WHAT NEEDS TO BE DONE:
Only lines with the word "Policy" are needed; collect each of them from the listing below.

++++ PROVIDED DATA ++++

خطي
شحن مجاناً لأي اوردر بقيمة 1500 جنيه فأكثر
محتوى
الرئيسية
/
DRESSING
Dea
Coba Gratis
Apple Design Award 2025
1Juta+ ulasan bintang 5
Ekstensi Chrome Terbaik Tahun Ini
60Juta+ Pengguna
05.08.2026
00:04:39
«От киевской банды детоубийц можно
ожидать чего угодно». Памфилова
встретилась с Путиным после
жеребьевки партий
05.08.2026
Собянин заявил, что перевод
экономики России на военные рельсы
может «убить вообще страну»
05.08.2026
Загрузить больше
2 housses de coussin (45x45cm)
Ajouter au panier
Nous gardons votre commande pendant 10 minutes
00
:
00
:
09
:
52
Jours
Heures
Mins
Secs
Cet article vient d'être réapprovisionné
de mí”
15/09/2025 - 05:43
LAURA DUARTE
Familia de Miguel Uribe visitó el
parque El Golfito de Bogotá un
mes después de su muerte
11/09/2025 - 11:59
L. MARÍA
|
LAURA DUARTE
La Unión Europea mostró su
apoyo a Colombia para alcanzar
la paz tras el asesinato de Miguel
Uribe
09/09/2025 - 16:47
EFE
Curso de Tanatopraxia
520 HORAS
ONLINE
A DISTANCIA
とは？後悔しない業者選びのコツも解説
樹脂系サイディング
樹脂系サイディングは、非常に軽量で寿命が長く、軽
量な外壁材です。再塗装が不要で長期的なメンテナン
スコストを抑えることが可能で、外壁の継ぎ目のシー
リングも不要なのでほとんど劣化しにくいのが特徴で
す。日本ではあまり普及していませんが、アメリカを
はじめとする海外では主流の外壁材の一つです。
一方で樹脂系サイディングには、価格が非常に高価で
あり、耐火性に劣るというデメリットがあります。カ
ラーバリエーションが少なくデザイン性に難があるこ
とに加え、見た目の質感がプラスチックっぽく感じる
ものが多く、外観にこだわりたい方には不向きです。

++++
++++ PROVIDED DATA ++++

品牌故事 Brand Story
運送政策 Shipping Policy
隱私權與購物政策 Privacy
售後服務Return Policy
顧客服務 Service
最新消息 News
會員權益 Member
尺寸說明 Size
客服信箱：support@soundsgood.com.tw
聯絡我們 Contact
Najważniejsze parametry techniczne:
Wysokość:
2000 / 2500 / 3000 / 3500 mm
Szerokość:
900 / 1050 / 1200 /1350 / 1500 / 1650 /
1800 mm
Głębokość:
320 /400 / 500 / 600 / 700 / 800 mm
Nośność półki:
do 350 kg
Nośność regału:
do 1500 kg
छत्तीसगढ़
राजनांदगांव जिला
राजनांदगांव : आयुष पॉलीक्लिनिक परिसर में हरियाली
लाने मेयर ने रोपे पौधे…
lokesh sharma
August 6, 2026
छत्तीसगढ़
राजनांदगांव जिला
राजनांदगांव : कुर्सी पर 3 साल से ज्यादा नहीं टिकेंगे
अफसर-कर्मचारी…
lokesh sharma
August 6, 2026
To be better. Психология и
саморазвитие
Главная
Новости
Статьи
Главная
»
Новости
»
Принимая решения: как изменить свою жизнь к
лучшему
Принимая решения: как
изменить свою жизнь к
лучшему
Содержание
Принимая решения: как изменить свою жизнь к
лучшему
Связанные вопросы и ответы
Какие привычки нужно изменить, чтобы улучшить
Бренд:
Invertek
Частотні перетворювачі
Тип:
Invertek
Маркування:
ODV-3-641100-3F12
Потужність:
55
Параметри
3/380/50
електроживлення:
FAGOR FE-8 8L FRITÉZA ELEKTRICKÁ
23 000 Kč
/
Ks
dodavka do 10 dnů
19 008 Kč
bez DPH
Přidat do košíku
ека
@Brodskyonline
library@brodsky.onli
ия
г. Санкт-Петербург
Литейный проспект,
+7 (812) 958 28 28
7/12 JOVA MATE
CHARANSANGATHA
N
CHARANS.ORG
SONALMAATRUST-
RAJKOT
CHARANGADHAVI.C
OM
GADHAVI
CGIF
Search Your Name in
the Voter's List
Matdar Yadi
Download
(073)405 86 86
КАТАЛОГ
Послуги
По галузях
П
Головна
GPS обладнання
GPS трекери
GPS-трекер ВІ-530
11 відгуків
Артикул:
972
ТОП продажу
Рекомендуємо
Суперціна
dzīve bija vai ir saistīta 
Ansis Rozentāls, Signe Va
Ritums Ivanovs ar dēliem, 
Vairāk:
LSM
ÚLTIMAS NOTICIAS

++++

WRITTEN SOLUTION:
運送政策 Shipping Policy
售後服務Return Policy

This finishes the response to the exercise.